The water tunnel was invented by Sir Charles Parsons. Parsons had invented the compound steam turbine, the long shaft of finned wheels seen inside all modern turbo devices, in 1884. The first turbine product was turbo-generators for power stations. It took a while for demand to build up, since this was only five years after Edison's light bulb demo.

So Parsons decided to try ship propulsion. A prototype boat was built with one turbine and one propeller. Too much power was available, and the propeller was cavitating, spinning in its own self-created vacuum and going nowhere. A demo for the British Admiralty was an embarrassing flop.

This was unexpected. Before Parsons' turbine, nobody had enough engine power to force a propeller into cavitation. Parsons had to start studying propeller design.

So Parsons built the first water tunnel, in Newcastle.[2] There was a closed loop of water, maybe two meters around, and a window to look in at the propeller.
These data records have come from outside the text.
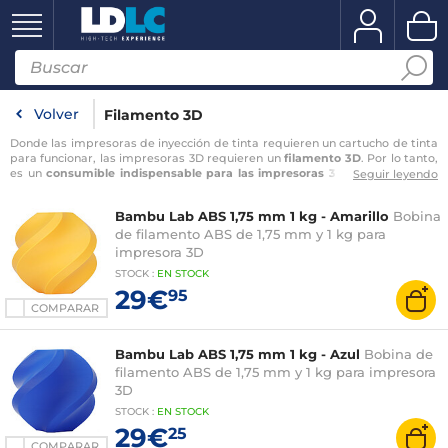
Volver
Filamento 3D
Donde las impresoras de inyección de tinta requieren un cartucho de tinta
para funcionar, las impresoras 3D requieren un
filamento 3D
. Por lo tanto,
es un
consumible indispensable para las impresoras 3D por deposición
Seguir leyendo
en fusión (FFF)
, una materia prima que debe ser elegida cuidadosamente
para garantizar la calidad de las impresiones, porque es este material el
Bambu Lab ABS 1,75 mm 1 kg - Amarillo
Bobina
que dará la forma final al modelo 3D que se ha imaginado. Aunque han
aparecido en el mercado nuevos filamentos basados en cobre, bronce o
de filamento ABS de 1,75 mm y 1 kg para
madera,
el plástico sigue siendo el material más utilizado para la
impresora 3D
impresión en 3D
. Es
…
STOCK
:
EN STOCK
29€
95
COMPARAR
Bambu Lab ABS 1,75 mm 1 kg - Azul
Bobina de
filamento ABS de 1,75 mm y 1 kg para impresora
3D
STOCK
:
EN STOCK
29€
25
COMPARAR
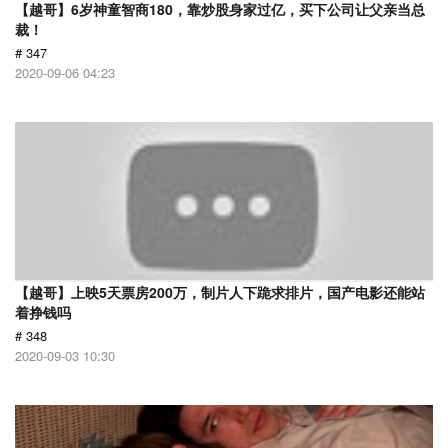
【越哥】6岁神童智商180，靠炒股身家过亿，买下公司让父亲当总
裁！
# 347
2020-09-06 04:23
【越哥】上映5天票房200万，制片人下跪求排片，国产电影还能站
着挣钱吗
# 348
2020-09-03 10:30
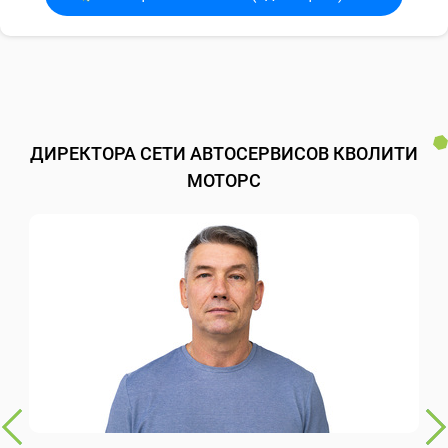
ДИРЕКТОРА СЕТИ АВТОСЕРВИСОВ КВОЛИТИ
МОТОРС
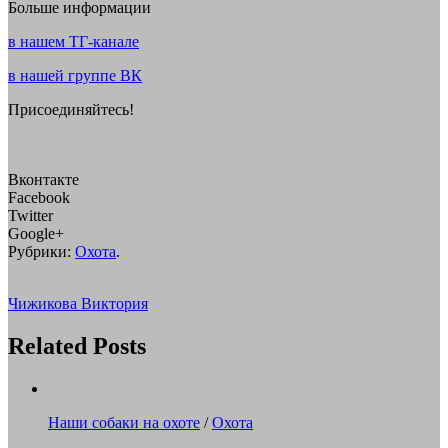
Больше информации
в нашем ТГ-канале
в нашей группе ВК
Присоединяйтесь!
Вконтакте
Facebook
Twitter
Google+
Рубрики:
Охота
.
Чижикова Виктория
Related Posts
Наши собаки на охоте
/
Охота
Parsons could see the cavitation bubbles.

Having built a debugging tool, Parsons was able to try out propeller designs, and came up with some workable high-speed propellers. So it was time to rebuild the test boat.

That was Turbinia, version 2. One boiler, three turbines, three long propeller shafts, and three propellers on each shaft, spaced over a meter apart. Way overpowered. First boat with serious vroom. Turbinia was far faster than anything else on the water.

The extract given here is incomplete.